The transportation sector is one of the most polluting industries in the U.S. In fact, the EPA ranked the industry as the second greatest producer of carbon emissions. The agency says the country is responsible for half the world’s greenhouse gas emissions—from cars alone.

This is despite the nation owning only 30% of the world’s automobiles.

As human beings venture into this new decade, they’re already going into a world brimming with potential for the future.

From plant-based meat to biodegradable tennis dresses, it’s clear more businesses are recognizing the need for creativity in finding unique solutions in a commitment to sustainability.

So, when revamping current mobility systems, innovation will be the fuel driving sustainable transportation systems into the future.

How Technology Has Improved Sustainable Transportation in the US So Far

Already, major cities from Chicago to Washington D.C. are finding unique ways to ease people off the gas pedal. The more mainstream adoption of bike-sharing services, added bike lanes, and gradual introduction of electric buses are just some examples.
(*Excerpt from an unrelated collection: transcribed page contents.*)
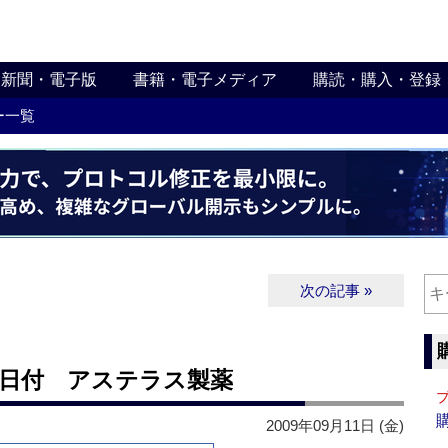
新聞・電子版
書籍・電子メディア
購読・購入・登録
ー一覧
次の記事 »
1日付 アステラス製薬
2009年09月11日 (金)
Plus, talk of self-driving cars and companies like Tesla commercializing electric vehicles, makes it seems like the future of sustainable transportation is full of promise.

With all these efforts, it seems like the numbers are reflecting a desire from the public to reduce their footprint. A study from Cox Automotive found that 4 in 10 consumers agreed transportation was necessary, but owning a car wasn’t.

However, despite this, there are still reportedly way too many vehicles on the road.

Last April, the U.S. Department of Transportation reported travel on roads and streets had experienced a 2.5% increase from 2019 to 2018. That’s an estimated 6.8 billion vehicle mile change. So, why is that?

We had the opportunity to chat with Liad Itzhak, SVP of HERE Mobility, a transit hub offering regional mobility options through a cloud-based platform that connects businesses and customers in real-time.

Liad Itzhak, SVP of HERE Mobility
Liad Itzhak, SVP of HERE Mobility

Here’s what he told us.

Obstacles in Reaching Scale

Itzhak identifies traffic and emissions as the biggest issues in sustainable transportation today. This is a problem that is especially salient in urban areas.

“Despite the decline in personal car ownership, there are too many vehicles on the roads today,” Itzhak said. “Another major factor is that the first and last miles of peoples’ journeys are often left unaccounted for and public transportation is not successfully filling these gaps.”

Itzhak says ride-sharing giants like Uber and Lyft are one major reason why cars are still blocking the roads.

He says the two corporations have dominated the market by undercutting prices for regional mobility suppliers, who are unable to compete.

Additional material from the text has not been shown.